I am not saying that this does not occur for many writers. But the writers it does not ever occur for are those who write from inspiration and passion. When a writer is not engaged with the subject or the story, then writer’s block may become an inevitability, just like boredom. Staring at the page with no words coming and then getting sweaty palmed is only a symptom that there is no creative edge happening, no inner fire pushing the words out onto the paper and that instead the mind is in analytical mode.

Writer’s who never experience writer’s block are those who are inside of their writing, channeling the words, the characters and the stories in ways they don’t even know where the words come from, with little concern for editing till the final draft. And the key being that the writing they are doing is not a brain job it is a heart song. Now that may feel foreign to those who write for a living and for other people as part of a paid job. There is little room for being personally inspired when you are critiquing a medical journal article or court reporting. But when you sit at the page simply because you are busting with energy to see what will happen, what scene will write itself, you anticipate which muse will take control and you allow expression to be the goal.  That is when writer’s block is not an issue.

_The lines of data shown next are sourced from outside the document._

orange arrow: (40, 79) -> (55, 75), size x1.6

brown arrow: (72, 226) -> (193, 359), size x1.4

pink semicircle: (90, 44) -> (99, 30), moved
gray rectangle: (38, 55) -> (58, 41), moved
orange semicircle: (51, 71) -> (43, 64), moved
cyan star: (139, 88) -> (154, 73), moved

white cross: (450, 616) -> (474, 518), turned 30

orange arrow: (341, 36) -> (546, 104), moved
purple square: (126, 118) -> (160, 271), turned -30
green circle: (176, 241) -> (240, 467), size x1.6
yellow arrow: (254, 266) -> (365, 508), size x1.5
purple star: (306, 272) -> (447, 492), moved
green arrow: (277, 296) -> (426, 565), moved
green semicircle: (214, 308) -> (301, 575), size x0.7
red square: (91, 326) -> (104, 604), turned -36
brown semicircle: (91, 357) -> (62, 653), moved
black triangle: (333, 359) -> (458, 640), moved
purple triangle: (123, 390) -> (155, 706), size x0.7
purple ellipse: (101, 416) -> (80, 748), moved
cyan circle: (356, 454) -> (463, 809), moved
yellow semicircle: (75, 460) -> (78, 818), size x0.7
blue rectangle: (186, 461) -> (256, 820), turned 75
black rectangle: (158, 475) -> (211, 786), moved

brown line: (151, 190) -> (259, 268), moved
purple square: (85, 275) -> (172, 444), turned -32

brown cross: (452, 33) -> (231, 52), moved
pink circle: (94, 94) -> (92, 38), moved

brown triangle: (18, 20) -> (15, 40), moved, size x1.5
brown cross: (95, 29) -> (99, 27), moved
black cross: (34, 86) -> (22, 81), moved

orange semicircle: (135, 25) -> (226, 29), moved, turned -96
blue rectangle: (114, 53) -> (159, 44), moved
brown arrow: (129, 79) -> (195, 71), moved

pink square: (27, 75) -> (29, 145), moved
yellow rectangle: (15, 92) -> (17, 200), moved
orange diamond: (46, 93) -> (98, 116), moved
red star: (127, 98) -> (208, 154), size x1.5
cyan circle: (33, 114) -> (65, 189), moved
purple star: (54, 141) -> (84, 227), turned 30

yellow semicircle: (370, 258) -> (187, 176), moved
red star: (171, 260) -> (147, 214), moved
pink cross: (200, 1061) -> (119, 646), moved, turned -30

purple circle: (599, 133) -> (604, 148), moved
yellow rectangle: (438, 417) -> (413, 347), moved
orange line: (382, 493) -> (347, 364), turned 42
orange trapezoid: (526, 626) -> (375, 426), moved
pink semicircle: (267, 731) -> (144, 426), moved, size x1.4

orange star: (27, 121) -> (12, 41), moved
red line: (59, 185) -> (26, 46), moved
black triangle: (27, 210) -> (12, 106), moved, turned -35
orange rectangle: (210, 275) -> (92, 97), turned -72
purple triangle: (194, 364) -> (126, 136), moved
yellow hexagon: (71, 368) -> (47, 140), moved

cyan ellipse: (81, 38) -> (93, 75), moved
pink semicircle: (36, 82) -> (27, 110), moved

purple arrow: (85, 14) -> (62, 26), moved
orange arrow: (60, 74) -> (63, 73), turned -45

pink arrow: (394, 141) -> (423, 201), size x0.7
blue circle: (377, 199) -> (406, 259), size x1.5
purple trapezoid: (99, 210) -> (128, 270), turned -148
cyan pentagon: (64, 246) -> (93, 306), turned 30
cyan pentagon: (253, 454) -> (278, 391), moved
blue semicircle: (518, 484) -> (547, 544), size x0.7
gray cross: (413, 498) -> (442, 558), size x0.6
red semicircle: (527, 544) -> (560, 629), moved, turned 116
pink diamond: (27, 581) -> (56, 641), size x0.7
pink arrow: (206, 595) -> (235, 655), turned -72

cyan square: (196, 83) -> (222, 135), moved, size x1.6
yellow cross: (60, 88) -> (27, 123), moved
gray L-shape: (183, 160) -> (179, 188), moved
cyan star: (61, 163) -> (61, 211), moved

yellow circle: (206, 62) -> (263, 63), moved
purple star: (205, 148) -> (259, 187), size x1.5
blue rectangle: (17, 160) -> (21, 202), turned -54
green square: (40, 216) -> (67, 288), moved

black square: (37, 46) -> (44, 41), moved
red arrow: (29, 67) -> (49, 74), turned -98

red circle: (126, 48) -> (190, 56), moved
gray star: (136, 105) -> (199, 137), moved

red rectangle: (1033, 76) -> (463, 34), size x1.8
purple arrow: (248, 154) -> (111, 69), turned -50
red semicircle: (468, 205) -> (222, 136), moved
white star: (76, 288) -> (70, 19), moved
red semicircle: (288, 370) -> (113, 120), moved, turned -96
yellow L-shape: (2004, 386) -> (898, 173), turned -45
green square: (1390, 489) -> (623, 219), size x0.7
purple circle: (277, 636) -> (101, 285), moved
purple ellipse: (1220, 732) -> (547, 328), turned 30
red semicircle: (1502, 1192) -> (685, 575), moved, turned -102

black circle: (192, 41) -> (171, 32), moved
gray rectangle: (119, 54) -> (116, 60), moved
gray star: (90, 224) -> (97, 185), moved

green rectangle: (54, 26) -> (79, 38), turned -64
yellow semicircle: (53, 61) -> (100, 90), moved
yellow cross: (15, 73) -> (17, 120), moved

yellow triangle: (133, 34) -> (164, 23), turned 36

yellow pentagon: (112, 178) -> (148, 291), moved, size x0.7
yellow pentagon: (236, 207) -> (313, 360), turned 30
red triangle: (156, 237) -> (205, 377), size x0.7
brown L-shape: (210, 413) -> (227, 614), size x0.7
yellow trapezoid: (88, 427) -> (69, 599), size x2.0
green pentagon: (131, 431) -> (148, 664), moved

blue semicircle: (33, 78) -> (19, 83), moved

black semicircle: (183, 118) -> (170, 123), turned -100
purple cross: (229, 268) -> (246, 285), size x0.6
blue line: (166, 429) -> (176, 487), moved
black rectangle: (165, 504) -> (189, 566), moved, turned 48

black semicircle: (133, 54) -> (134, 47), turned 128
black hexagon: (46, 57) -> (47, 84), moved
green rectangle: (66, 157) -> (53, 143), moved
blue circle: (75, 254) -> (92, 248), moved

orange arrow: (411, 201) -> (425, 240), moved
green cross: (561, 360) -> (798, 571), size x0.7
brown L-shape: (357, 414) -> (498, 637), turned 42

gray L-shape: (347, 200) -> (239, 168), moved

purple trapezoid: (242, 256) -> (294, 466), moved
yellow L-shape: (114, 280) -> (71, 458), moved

Yet, for a writer to commit at this level, to allow intuition, passion and story to run the show and allow the mind to go on vacation for a little while, or at least till the final edit, miracles happen. Writer’s block is about only one thing: Not knowing what you are inspired and moved to write. When you locate that in your own intuition and act on it no matter whether you know the destination of your writing or not, you will write like the wind.